The elasticity of time

While commuting home one gray, winter evening, I had a peculiar experience that twisted my perception of time for a few seconds.

Speeding along, musing about how unburdened my life used to be (before family came along), I had a mental picture of passing my 20-something self, who was driving a car going the opposite direction.

I could almost hear the opening bar of "The Twilight Zone" theme.

A trick of memory, combined with the sensation of being in motion, allowed me to straddle two spaces in time simultaneously.

Scientists, as well as anthropologists and philosophers, keep returning to the conundrum of time (see story). Medical researchers look for specific regions of the brain where they say the perception of time resides.

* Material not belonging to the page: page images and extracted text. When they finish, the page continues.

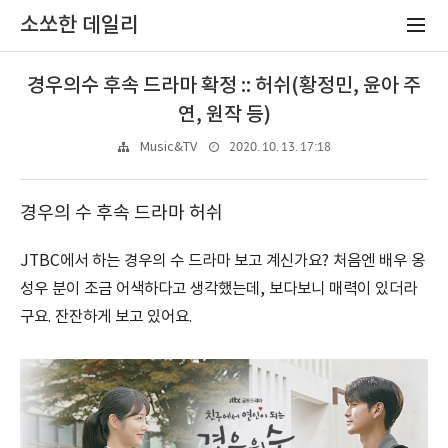
소쏘한 데일리
경우의수 후속 드라마 확정 :: 허쉬(황정민, 윤아 주
연, 원작 등)
2020. 10. 13. 17:18
Music&TV
경우의 수 후속 드라마 허쉬
JTBC에서 하는 경우의 수 드라마 보고 계신가요? 처음엔 배우 옹
성우 분이 조금 어색하다고 생각했는데, 보다보니 매력이 있더라
구요. 잔잔하게 보고 있어요.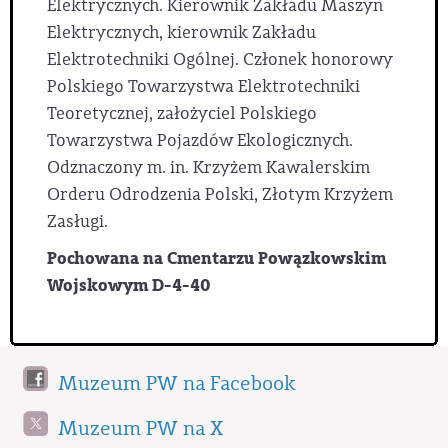
Elektrycznych. Kierownik Zakładu Maszyn
Elektrycznych, kierownik Zakładu
Elektrotechniki Ogólnej. Członek honorowy
Polskiego Towarzystwa Elektrotechniki
Teoretycznej, założyciel Polskiego
Towarzystwa Pojazdów Ekologicznych.
Odznaczony m. in. Krzyżem Kawalerskim
Orderu Odrodzenia Polski, Złotym Krzyżem
Zasługi.
Pochowana na Cmentarzu Powązkowskim
Wojskowym D-4-40
Muzeum PW na Facebook
Muzeum PW na X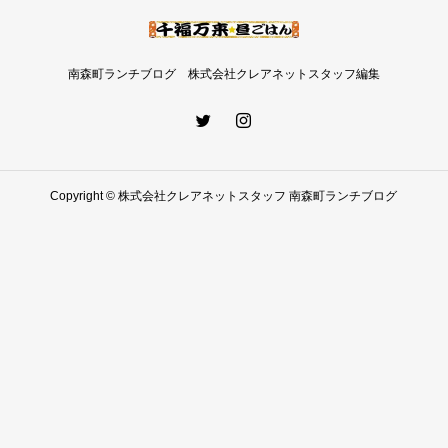
南森町ランチブログ 株式会社クレアネットスタッフ編集
Copyright © 株式会社クレアネットスタッフ 南森町ランチブログ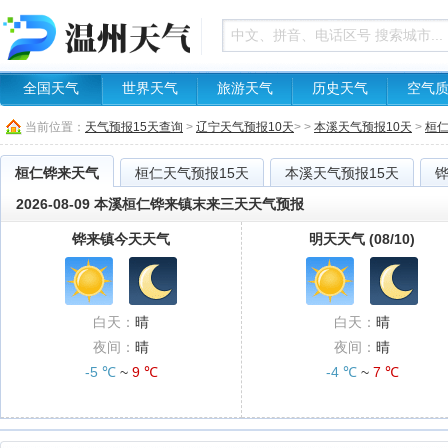
全国天气
世界天气
旅游天气
历史天气
空气
当前位置：
天气预报15天查询
>
辽宁天气预报10天
> >
本溪天气预报10天
>
桓
桓仁铧来天气
桓仁天气预报15天
本溪天气预报15天
2026-08-09 本溪桓仁铧来镇末来三天天气预报
铧来镇今天天气
明天天气 (08/10)
白天：
晴
白天：
晴
夜间：
晴
夜间：
晴
-5 ℃
~
9 ℃
-4 ℃
~
7 ℃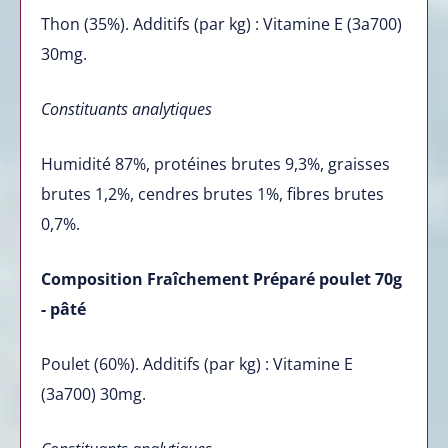
Thon (35%). Additifs (par kg) : Vitamine E (3a700)
30mg.
Constituants analytiques
Humidité 87%, protéines brutes 9,3%, graisses
brutes 1,2%, cendres brutes 1%, fibres brutes
0,7%.
Composition Fraîchement Préparé poulet 70g
- pâté
Poulet (60%). Additifs (par kg) : Vitamine E
(3a700) 30mg.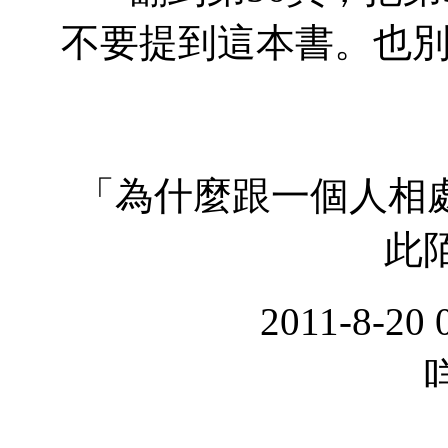
不要提到這本書。也
「為什麼跟一個人相
此
2011-8-20 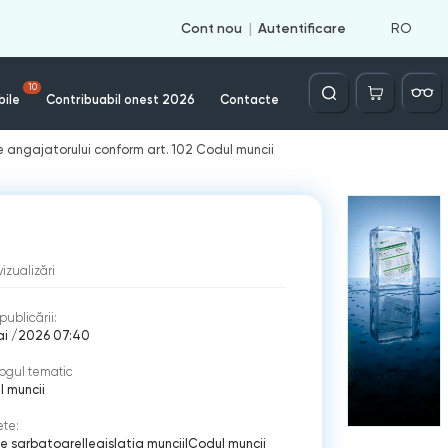
RO
Cont nou
Autentificare
Căutare
10
bile
Contribuabil onest 2026
Contacte
le angajatorului conform art. 102 Codul muncii
vizualizări
publicării:
ai /2026 07:40
ogul tematic
 muncii
ete:
de sarbatoare
|
legislatia muncii
|
Codul muncii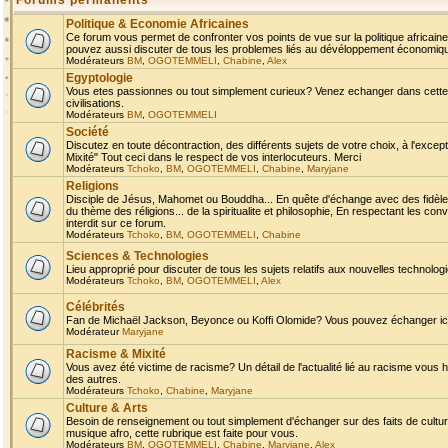
Forums permanents
Politique & Economie Africaines
Ce forum vous permet de confronter vos points de vue sur la politique africaine,
pouvez aussi discuter de tous les problemes liés au dévéloppement économique 
Modérateurs
BM
,
OGOTEMMELI
,
Chabine
,
Alex
Egyptologie
Vous etes passionnes ou tout simplement curieux? Venez echanger dans cette ru
civilisations.
Modérateurs
BM
,
OGOTEMMELI
Société
Discutez en toute décontraction, des différents sujets de votre choix, à l'exce
Mixité" Tout ceci dans le respect de vos interlocuteurs. Merci
Modérateurs
Tchoko
,
BM
,
OGOTEMMELI
,
Chabine
,
Maryjane
Religions
Disciple de Jésus, Mahomet ou Bouddha... En quête d'échange avec des fidèles
du thème des réligions... de la spiritualite et philosophie, En respectant les 
interdit sur ce forum.
Modérateurs
Tchoko
,
BM
,
OGOTEMMELI
,
Chabine
Sciences & Technologies
Lieu approprié pour discuter de tous les sujets relatifs aux nouvelles technolo
Modérateurs
Tchoko
,
BM
,
OGOTEMMELI
,
Alex
Célébrités
Fan de Michaël Jackson, Beyonce ou Koffi Olomide? Vous pouvez échanger ici l
Modérateur
Maryjane
Racisme & Mixité
Vous avez été victime de racisme? Un détail de l'actualité lié au racisme vous 
des autres.
Modérateurs
Tchoko
,
Chabine
,
Maryjane
Culture & Arts
Besoin de renseignement ou tout simplement d'échanger sur des faits de culture,
musique afro, cette rubrique est faite pour vous.
Modérateurs
BM
,
OGOTEMMELI
,
Chabine
,
Maryjane
,
Alex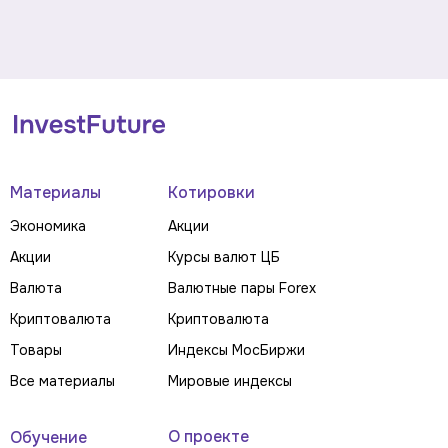
Материалы
Котировки
Экономика
Акции
Акции
Курсы валют ЦБ
Валюта
Валютные пары Forex
Криптовалюта
Криптовалюта
Товары
Индексы МосБиржи
Все материалы
Мировые индексы
О проекте
Обучение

Neurologist Antonio Damasio, writing in Scientific American, emphasizes the importance of one's emotional state to the sense of time passing.

Professor Damasio says the brain generates images at a faster rate when a person is happy (e.g., "time flies when you're having fun") and slows down these images when the person is worried or upset.

For me, this research says more about time being a wholly mental construct, independent of "gray matter," than it does about brain studies.

When we're worry-free, the time passes unnoticed, but when we feel pressured or unhappy, time slows measurably.

Attitude plays a large role in how a person views the prospect of aging. One has to chuckle, as I did, at an article in The Times (London) that quoted an elderly woman as saying, "I was 57 and it seemed as if I just went into the kitchen to fix myself a cup of coffee, and when I came out I was 83."